WORK TO BE COMPLETED
Please write out exactly the lines of the data below from the line holding "В Богучаре рабочий" through the line holding "[Language Translate Widget] (29, 2369)", and leave out the rest.

------------------------------------------------------------------------

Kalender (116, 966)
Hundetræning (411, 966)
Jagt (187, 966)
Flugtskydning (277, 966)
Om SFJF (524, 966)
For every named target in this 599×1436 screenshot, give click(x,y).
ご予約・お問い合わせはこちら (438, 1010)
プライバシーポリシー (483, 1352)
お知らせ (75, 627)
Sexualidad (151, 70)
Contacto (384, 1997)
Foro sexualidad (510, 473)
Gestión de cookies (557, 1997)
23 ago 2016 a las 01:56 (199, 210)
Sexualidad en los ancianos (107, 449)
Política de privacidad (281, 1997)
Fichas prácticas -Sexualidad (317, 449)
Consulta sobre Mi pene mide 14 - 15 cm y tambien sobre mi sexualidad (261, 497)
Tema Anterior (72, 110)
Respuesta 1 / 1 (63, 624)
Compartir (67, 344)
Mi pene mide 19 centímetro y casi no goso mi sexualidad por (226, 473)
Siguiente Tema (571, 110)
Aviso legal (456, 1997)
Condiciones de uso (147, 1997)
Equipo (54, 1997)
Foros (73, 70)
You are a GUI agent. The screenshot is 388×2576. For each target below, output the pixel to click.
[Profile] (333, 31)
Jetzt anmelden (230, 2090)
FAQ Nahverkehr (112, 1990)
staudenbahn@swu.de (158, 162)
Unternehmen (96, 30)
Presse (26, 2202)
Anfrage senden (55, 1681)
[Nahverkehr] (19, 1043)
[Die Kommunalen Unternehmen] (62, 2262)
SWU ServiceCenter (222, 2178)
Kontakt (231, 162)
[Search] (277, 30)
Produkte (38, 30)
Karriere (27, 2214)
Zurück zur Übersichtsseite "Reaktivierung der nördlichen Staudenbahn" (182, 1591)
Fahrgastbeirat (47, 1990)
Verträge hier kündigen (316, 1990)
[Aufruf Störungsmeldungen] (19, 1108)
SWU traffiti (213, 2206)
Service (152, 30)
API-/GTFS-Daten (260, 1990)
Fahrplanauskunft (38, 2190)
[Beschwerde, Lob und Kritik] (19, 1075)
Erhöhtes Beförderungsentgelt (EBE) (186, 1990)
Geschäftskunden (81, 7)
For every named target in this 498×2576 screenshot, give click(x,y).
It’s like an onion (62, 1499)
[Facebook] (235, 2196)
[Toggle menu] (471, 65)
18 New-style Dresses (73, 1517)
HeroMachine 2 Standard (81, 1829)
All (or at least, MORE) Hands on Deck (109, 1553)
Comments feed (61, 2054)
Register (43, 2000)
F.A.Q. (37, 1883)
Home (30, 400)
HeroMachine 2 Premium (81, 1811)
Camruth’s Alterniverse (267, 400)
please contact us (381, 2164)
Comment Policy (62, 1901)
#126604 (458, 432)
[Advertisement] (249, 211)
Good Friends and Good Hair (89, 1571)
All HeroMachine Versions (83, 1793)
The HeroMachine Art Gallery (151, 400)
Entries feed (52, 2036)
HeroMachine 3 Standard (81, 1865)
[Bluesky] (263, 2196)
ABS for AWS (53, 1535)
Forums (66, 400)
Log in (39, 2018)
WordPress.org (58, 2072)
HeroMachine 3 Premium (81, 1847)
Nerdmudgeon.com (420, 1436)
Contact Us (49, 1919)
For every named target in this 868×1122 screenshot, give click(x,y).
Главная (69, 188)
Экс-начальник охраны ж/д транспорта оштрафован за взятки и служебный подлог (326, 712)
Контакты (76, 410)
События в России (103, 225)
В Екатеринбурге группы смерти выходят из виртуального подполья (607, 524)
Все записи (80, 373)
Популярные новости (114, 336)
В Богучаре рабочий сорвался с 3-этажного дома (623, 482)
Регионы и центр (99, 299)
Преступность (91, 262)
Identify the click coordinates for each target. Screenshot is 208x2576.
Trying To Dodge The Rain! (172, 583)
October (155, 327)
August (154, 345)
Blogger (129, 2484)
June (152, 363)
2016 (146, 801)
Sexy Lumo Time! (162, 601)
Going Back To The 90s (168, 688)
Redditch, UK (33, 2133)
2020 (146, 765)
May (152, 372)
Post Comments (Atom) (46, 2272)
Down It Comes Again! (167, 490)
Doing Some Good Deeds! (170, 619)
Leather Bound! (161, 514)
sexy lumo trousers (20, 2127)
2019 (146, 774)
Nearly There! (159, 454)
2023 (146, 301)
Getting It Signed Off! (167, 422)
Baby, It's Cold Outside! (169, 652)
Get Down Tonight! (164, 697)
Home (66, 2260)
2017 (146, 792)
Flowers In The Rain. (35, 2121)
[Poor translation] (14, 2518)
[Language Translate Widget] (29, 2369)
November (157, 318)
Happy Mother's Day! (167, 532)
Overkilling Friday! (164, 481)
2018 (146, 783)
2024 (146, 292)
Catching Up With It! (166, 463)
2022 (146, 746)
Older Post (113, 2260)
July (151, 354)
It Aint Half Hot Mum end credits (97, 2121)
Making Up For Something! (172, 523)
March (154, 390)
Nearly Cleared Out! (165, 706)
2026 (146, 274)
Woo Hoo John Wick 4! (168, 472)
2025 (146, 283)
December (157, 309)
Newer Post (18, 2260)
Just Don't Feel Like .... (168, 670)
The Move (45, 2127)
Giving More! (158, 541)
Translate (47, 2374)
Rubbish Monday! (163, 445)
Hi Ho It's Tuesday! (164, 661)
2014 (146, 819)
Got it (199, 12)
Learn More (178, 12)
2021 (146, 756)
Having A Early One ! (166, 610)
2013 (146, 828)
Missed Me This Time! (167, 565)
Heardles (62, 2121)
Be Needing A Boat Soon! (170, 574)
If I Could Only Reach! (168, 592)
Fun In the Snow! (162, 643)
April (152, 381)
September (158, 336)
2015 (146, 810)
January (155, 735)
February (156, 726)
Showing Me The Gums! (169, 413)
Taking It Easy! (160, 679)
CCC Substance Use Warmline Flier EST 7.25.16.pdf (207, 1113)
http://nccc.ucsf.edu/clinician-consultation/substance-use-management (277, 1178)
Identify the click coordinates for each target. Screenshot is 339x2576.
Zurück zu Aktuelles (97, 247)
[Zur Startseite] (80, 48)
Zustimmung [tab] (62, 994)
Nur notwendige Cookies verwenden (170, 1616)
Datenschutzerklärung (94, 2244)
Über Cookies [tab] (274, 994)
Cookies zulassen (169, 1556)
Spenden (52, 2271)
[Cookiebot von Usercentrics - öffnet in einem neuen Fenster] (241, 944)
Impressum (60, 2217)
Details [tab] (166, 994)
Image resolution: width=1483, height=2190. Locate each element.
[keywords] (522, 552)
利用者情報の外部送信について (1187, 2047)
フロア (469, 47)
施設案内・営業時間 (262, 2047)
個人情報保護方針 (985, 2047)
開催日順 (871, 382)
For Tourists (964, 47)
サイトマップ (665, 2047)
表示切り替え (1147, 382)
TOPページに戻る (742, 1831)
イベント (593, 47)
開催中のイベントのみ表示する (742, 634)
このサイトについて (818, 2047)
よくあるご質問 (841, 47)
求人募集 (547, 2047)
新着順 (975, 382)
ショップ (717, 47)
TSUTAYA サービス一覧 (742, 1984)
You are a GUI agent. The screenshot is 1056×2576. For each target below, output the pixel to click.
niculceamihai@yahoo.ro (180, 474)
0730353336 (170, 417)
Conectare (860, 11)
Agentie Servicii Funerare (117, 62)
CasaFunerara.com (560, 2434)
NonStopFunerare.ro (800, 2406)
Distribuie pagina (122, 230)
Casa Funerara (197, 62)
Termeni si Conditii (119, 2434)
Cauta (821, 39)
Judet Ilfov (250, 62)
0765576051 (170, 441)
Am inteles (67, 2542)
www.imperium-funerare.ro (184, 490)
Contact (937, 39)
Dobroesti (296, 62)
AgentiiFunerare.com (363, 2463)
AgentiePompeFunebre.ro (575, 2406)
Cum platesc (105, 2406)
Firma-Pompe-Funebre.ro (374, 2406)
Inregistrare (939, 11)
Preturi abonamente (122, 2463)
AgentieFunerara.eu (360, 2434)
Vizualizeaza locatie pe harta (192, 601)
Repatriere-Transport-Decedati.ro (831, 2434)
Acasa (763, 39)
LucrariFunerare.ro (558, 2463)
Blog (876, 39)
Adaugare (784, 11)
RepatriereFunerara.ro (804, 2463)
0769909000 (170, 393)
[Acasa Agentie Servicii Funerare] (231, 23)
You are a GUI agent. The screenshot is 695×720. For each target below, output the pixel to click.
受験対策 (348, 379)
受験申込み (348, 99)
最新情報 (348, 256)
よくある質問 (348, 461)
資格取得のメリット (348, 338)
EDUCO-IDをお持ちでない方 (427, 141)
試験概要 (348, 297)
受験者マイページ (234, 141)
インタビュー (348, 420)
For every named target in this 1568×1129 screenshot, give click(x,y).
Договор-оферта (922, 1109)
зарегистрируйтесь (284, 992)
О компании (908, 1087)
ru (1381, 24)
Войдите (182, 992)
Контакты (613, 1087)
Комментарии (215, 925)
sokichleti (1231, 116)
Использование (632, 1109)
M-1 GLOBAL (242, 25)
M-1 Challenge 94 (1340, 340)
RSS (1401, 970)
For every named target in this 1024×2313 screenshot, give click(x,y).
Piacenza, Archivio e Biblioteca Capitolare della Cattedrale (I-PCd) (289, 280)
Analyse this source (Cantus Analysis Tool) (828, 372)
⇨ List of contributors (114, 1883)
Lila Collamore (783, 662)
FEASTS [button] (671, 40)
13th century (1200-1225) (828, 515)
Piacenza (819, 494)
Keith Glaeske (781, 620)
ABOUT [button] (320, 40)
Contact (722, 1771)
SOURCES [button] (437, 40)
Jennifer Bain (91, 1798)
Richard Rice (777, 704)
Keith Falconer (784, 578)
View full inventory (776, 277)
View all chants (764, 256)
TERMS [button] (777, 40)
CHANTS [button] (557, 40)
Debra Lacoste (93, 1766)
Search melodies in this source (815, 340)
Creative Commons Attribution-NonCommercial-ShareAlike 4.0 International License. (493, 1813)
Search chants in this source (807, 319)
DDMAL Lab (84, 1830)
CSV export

------------------------------------------------------------------------

SOLUTION TO THE EXERCISE
В Богучаре рабочий сорвался с 3-этажного дома (623, 482)
Регионы и центр (99, 299)
Преступность (91, 262)
Identify the click coordinates for each target. Screenshot is 208x2576.
Trying To Dodge The Rain! (172, 583)
October (155, 327)
August (154, 345)
Blogger (129, 2484)
June (152, 363)
2016 (146, 801)
Sexy Lumo Time! (162, 601)
Going Back To The 90s (168, 688)
Redditch, UK (33, 2133)
2020 (146, 765)
May (152, 372)
Post Comments (Atom) (46, 2272)
Down It Comes Again! (167, 490)
Doing Some Good Deeds! (170, 619)
Leather Bound! (161, 514)
sexy lumo trousers (20, 2127)
2019 (146, 774)
Nearly There! (159, 454)
2023 (146, 301)
Getting It Signed Off! (167, 422)
Baby, It's Cold Outside! (169, 652)
Get Down Tonight! (164, 697)
Home (66, 2260)
2017 (146, 792)
Flowers In The Rain. (35, 2121)
[Poor translation] (14, 2518)
[Language Translate Widget] (29, 2369)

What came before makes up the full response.